── PROVIDED ENTRIES

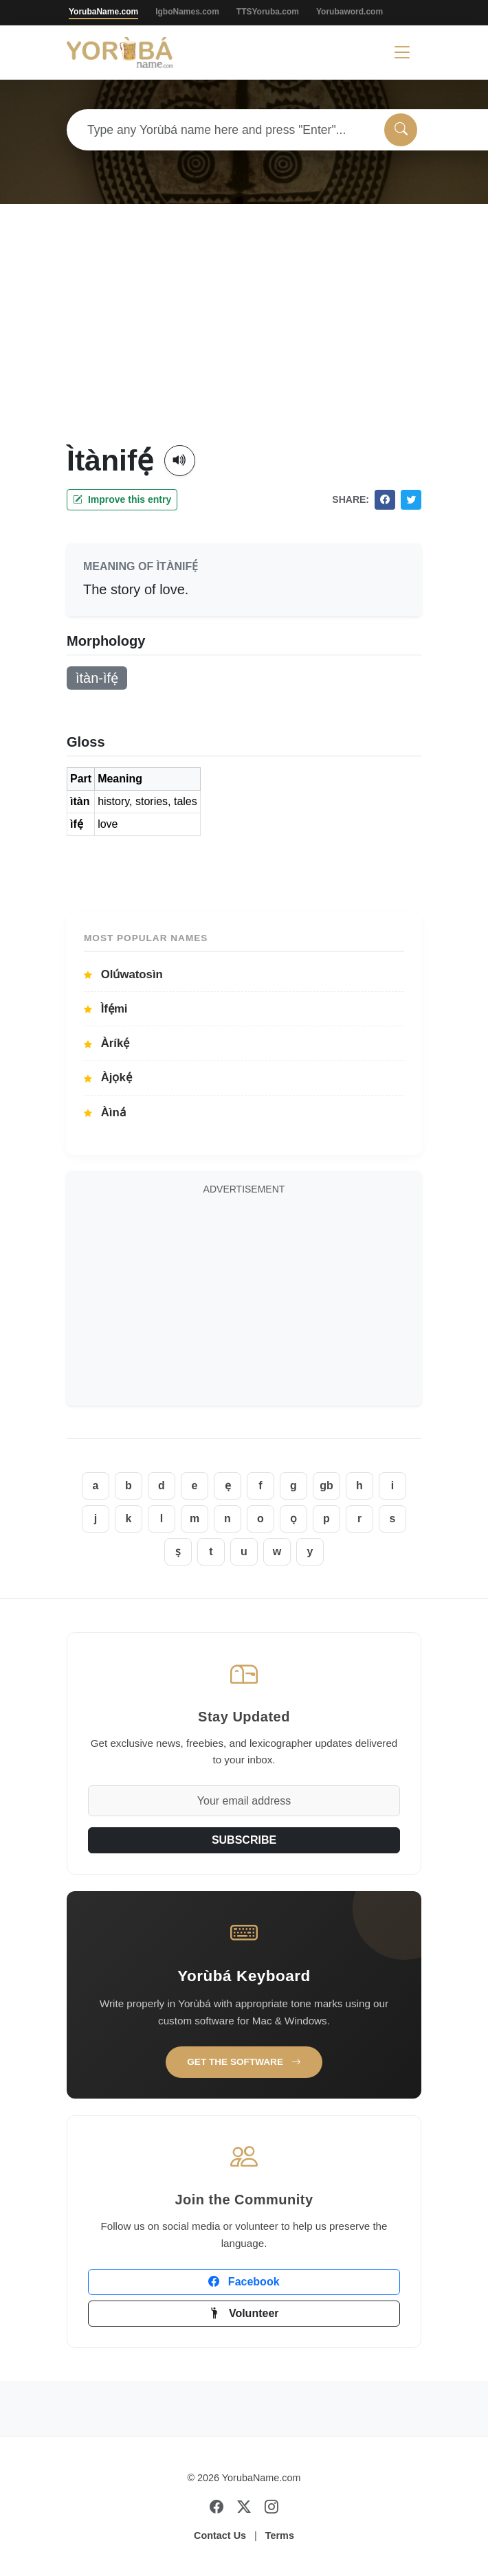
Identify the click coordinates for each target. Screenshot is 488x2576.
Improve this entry (122, 499)
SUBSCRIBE (244, 1840)
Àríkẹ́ (106, 1043)
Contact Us (220, 2535)
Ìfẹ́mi (106, 1008)
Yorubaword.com (349, 11)
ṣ (178, 1551)
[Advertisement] (244, 340)
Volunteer (243, 2313)
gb (326, 1485)
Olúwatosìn (123, 974)
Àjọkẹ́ (108, 1077)
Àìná (105, 1112)
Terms (279, 2535)
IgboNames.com (187, 11)
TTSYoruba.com (267, 11)
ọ (293, 1518)
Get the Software (244, 2062)
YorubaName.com (103, 11)
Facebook (243, 2281)
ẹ (228, 1485)
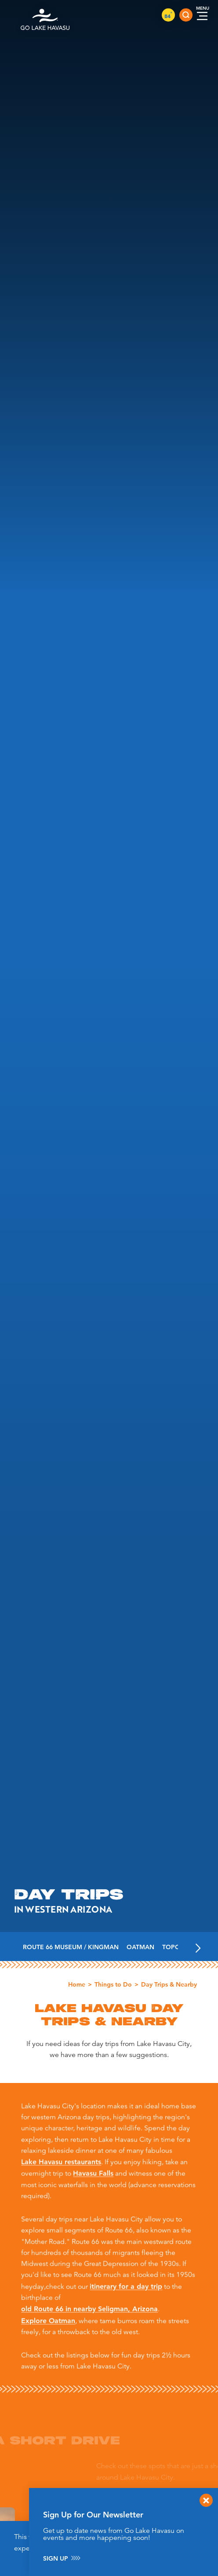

────

- [YOUR INSTRUCTIONS]
Leave out the pictures and reproduce the rest of the records exactly.

- [REPLY]
Identify the click coordinates for each target. Screenshot is 488x2576.
Improve this entry (122, 499)
SUBSCRIBE (244, 1840)
Àríkẹ́ (106, 1043)
Contact Us (220, 2535)
Ìfẹ́mi (106, 1008)
Yorubaword.com (349, 11)
ṣ (178, 1551)
[Advertisement] (244, 340)
Volunteer (243, 2313)
gb (326, 1485)
Olúwatosìn (123, 974)
Àjọkẹ́ (108, 1077)
Àìná (105, 1112)
Terms (279, 2535)
IgboNames.com (187, 11)
TTSYoruba.com (267, 11)
ọ (293, 1518)
Get the Software (244, 2062)
YorubaName.com (103, 11)
Facebook (243, 2281)
ẹ (228, 1485)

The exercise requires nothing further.